O medo de a tragédia ainda ser maior não saía da mente de Sebastião. “Olhei para a B6 (a barragem de água que restou) e vi que ela poderia estourar a qualquer momento. A B1 estourou, bateu na base dela, abalou a estrutura e ficou aquela mancha de água. Aquela umidade só subindo. Falei: essa barragem vai descer e vai complicar ainda mais. Foi quando os bombeiros chegaram”, afirma.
Elias estava no volante da caminhonete e inicialmente pensou que o trem da mina é que havia descarrilado. “Na hora, pensei que era descarrilamento de vagão. Quando vi o mar de lama, falei: ‘Corre, Sebastião. É a barragem que estourou’. Entramos na caminhonete e tentamos fugir. A gente foi para um lado e topou de frente. Tentei outro lado e ela cercou a gente. A lama jogou a gente para cima”, afirma. VÍDEO Assim que conseguiu sair da caminhonete, Sebastião gravou um vídeo com o celular, que mostra como foram os primeiros minutos após a passagem do tsunami de rejeitos. Muito emocionado e trêmulo, ele lamenta a cena de destruição: “Ó, meu Deus. Tudo soterrado, senhor. As máquinas, meus colegas… Todos embaixo da lama, meu Deus”. Nos apenas 20 segundos de imagens é possível ver a imensidão de lama que se tornou o pátio da área administrativa, com pedaços de metal retorcidos de veículos e construções. Ao fundo, uma buzina toca sem parar. Do outro lado do local onde Sebastião está, vagões de trem tombados pelo tsunami de rejeitos podem ser vistos. As imagens ainda mostram Leandro, que foi resgatado da lama pela dupla.

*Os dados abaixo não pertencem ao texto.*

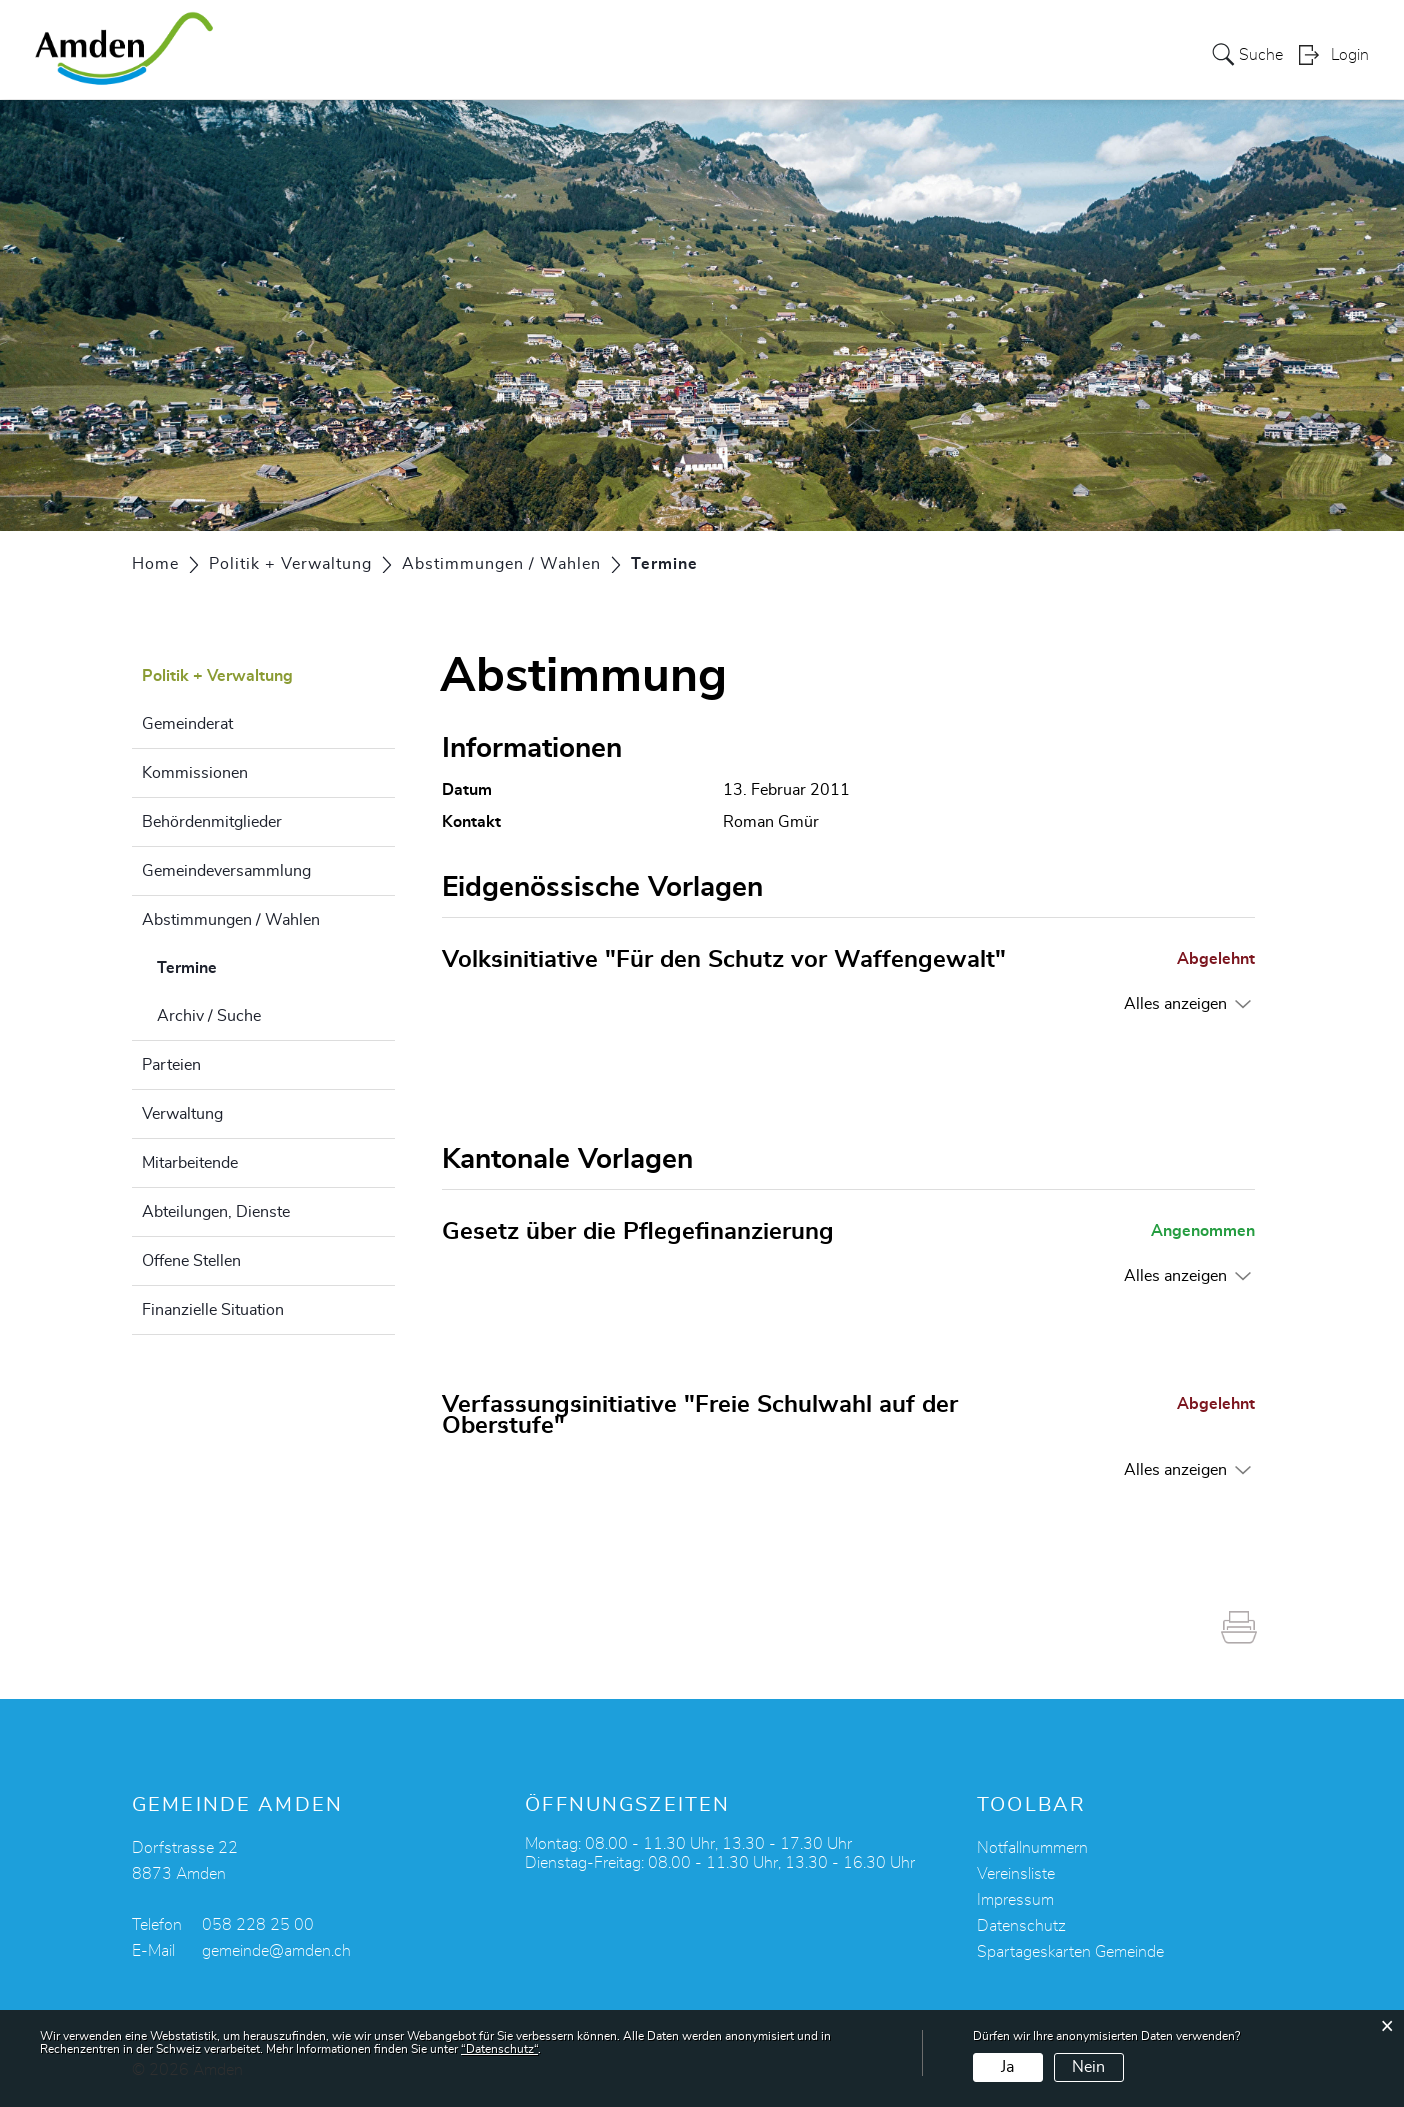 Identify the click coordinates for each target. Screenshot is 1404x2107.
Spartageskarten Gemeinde (1070, 1951)
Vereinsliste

O operador de carregadeira Leandro, que é funcionário da Vale há dois anos, havia ficado praticamente encoberto pela lama. Mal conseguia respirar, pela pressão que a lama fazia no peito, comprimindo os pulmões, e porque a terra chegava até seu nariz. “É muito rápido. Não dá para ver. Esses caras foram meus anjos da guarda. Ajudaram demais”, conta ele, afirmando lembrar-se da tragédia como de cenas de filme. “Eu vi vagões voando. Não dava para acreditar.”